Two years ago, my dreams were shattered and I've got nothing to hold on to except for friends and families at my back. My career path was on the verge of collapse. and so much more emotions paired with it that made me despondent. Now that I'm picking up I see that I'm getting there. Still aligned with what I dream to become one day.

I realised a great deal through this whole ordeal. I know that I just have to carry myself with faith and dignity. Temporarily migrate to a world I know would nurture my fragile heart and soul. I did my own version of Eat. Pray. Love. I become whole again but still fragile.
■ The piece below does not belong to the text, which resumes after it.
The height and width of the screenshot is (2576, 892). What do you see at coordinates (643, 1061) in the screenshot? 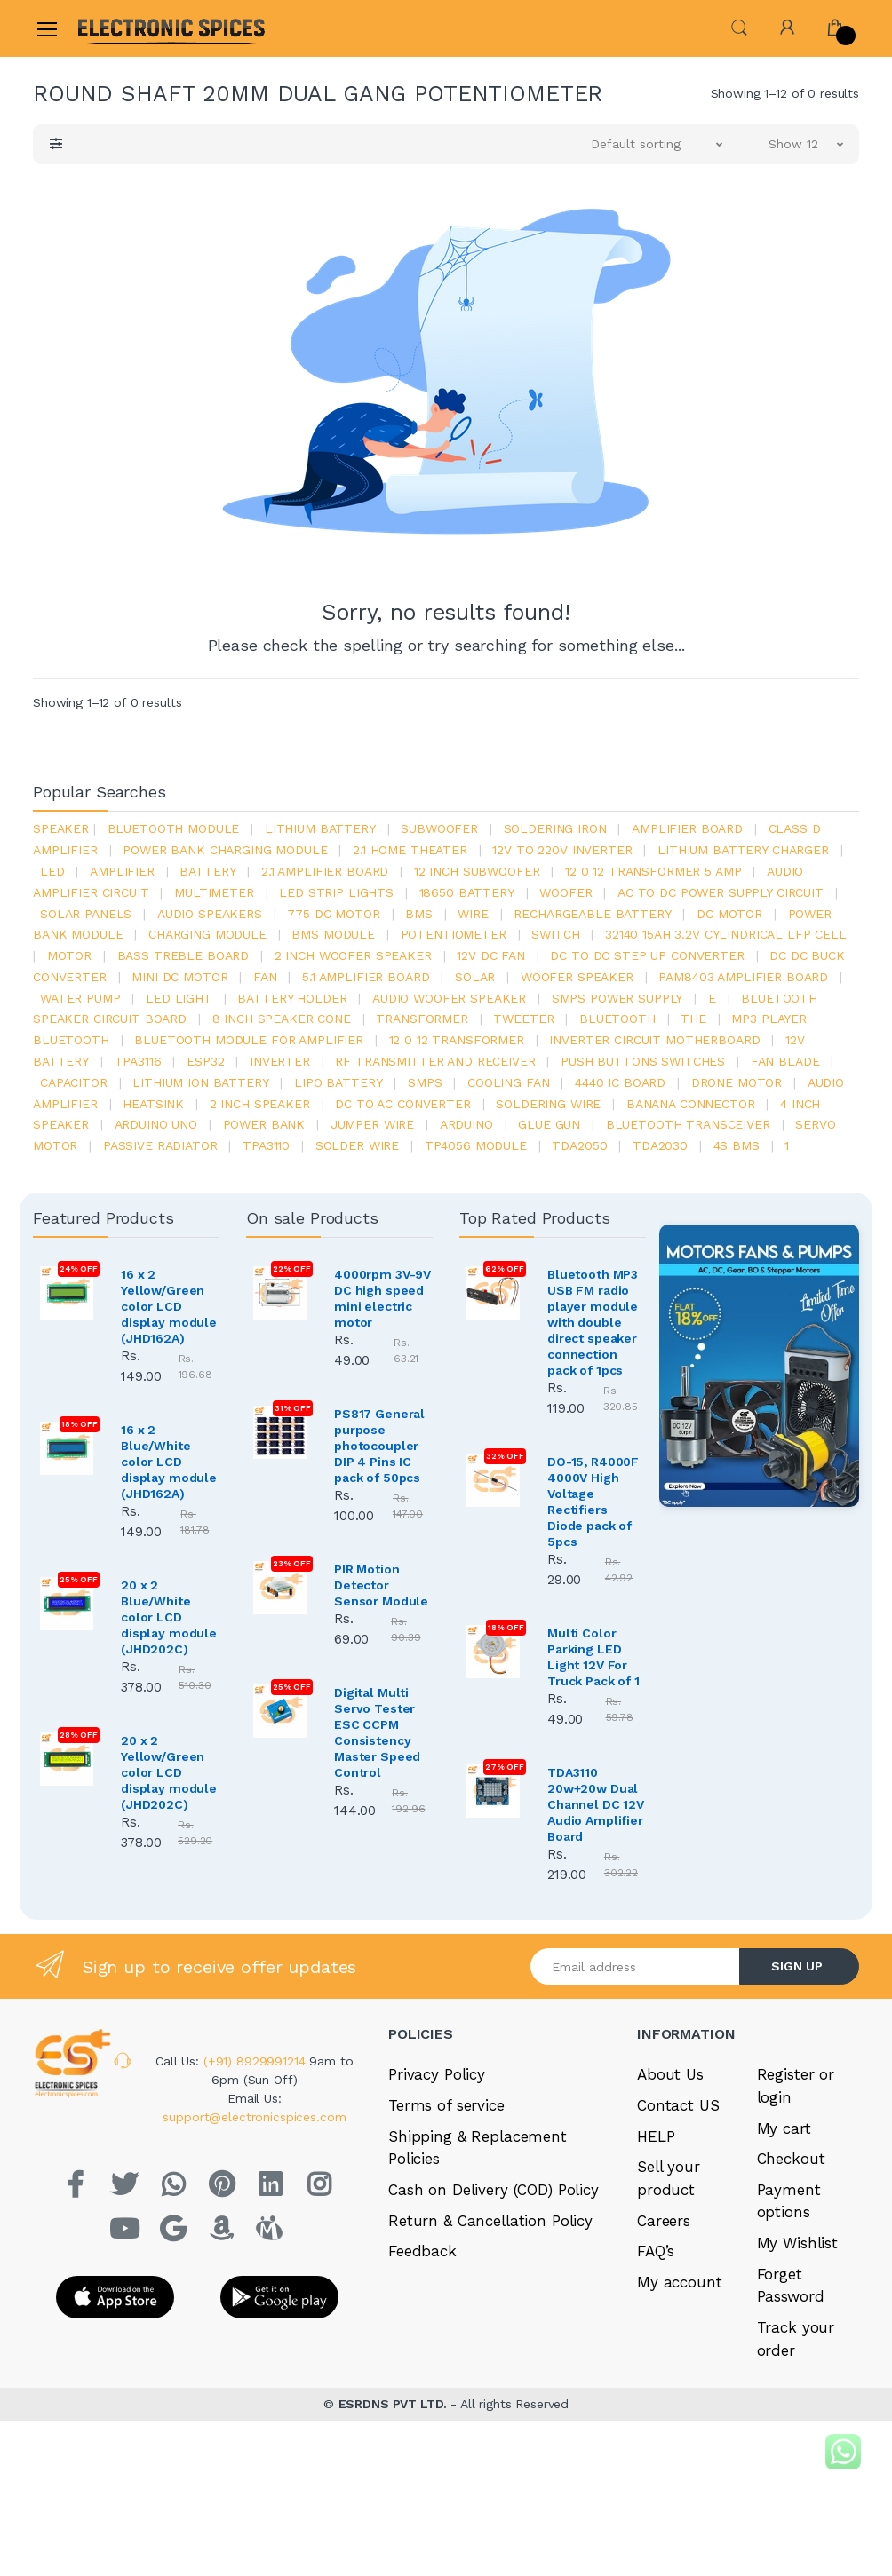
I see `push buttons switches` at bounding box center [643, 1061].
I struggled so much more that I know this time... I know how it is to fall down without any defences available for me to shield on. But I learnt what I needed in the future. I establish plans on how to achieve it. Though I am not yet on my destination and outcome might still be far; Its good to know that I can see positive results. Bits by bits I am getting there.

I realised that no matter how long it will take me, I shall get to the Paradis parfumé and that's all that matters. Now I thank Him for strength He continuously gives me. Call it luck, chances but I know this is grace from God. Finally I learn to appreciate each blessings I get, no matter how small. I know I wouldn't achieve any of these without prayers. I am thankful for what I have now. Each small things in my life. And continue to live for the moment.

And this is the best Christmas present yet to be received.